Long story short, Seyetik kills himself by piloting the test-ship into the dead star (which is oddly a solid mass instead of a dimly shining tiny, super-dense ball of high-order gaseous elements) and re-igniting it. Nobody sheds a single fucking tear for the man's sacrifice expect the damn figment of his depressed wife's imagination, who claimed she didn't even know him.

We end with a scene between Sisko and Nidell where we learn that she doesn't even remember any of Fenna's actions. So, in other words, the supposed "romance" of this story was absolutely fucking pointless! The final moments involve an inexplicably long shot of Nidell walking away down the Promenade. But, that did give me a chance to stare at Salli Elise Richardson's magnificently sculpted ass. So, I guess this episode wasn't a total waste of time after all.


What else really needs to be said here?

A character in desperate need of some direction? Screw it! Just throw him into a romance-of-the-week. Another character in need of ANY development? Make her a totally unlikable bitch! Add in a generous helping of boredom and WAHLAH, you have "Second Sight". If it wasn't for Richard Kiley I would give DS9 it's first zero star rating. But the man (and his voice) is just too likable. He really deserved a better episode for his only appearance on Trek.

WTF HAIR - 9 (+1)

Thu, Aug 18, 2016, 4:27am (UTC -5)
Far from a good episode and one of the weakest of the season.

Re the acting in my humble opinion most of the DS9 cast are poor earlier on, SIsko improved as the series went on as did Kira. Contrast them from season 1 to 7 and there is a huge difference. I thought Bashir was dire in the first season but by the end he's a fave character.

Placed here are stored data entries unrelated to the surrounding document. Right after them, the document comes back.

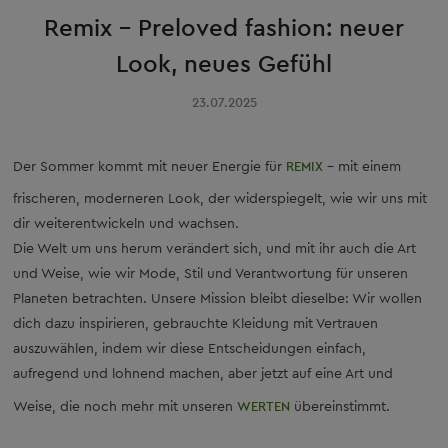
Remix – Preloved fashion: neuer
Look, neues Gefühl
23.07.2025
Der Sommer kommt mit neuer Energie für
REMIX
– mit einem
frischeren, moderneren Look, der widerspiegelt, wie wir uns mit
dir weiterentwickeln und wachsen.
Die Welt um uns herum verändert sich, und mit ihr auch die Art
und Weise, wie wir Mode, Stil und Verantwortung für unseren
Planeten betrachten. Unsere Mission bleibt dieselbe: Wir wollen
dich dazu inspirieren, gebrauchte Kleidung mit Vertrauen
auszuwählen, indem wir diese Entscheidungen einfach,
aufregend und lohnend machen, aber jetzt auf eine Art und
Weise, die noch mehr mit unseren
WERTEN
übereinstimmt.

But then I had the same comments about all the trek series.
Troy Jollimore
Thu, Sep 29, 2016, 7:39pm (UTC -5)
All of this talk of 'bad acting'. I'm surprised no one has mentioned the acting of the captain of the Prometheus! I've seen better acting from the children's programs of local playhouses than what he delivers!
Peter G.
Thu, Sep 29, 2016, 8:25pm (UTC -5)
@ Troy Jollimore,

Even the producers realized too late that they had miscast the part, as he didn't play it at all how it was originally intended. It ended up simply being a failure that they regretted.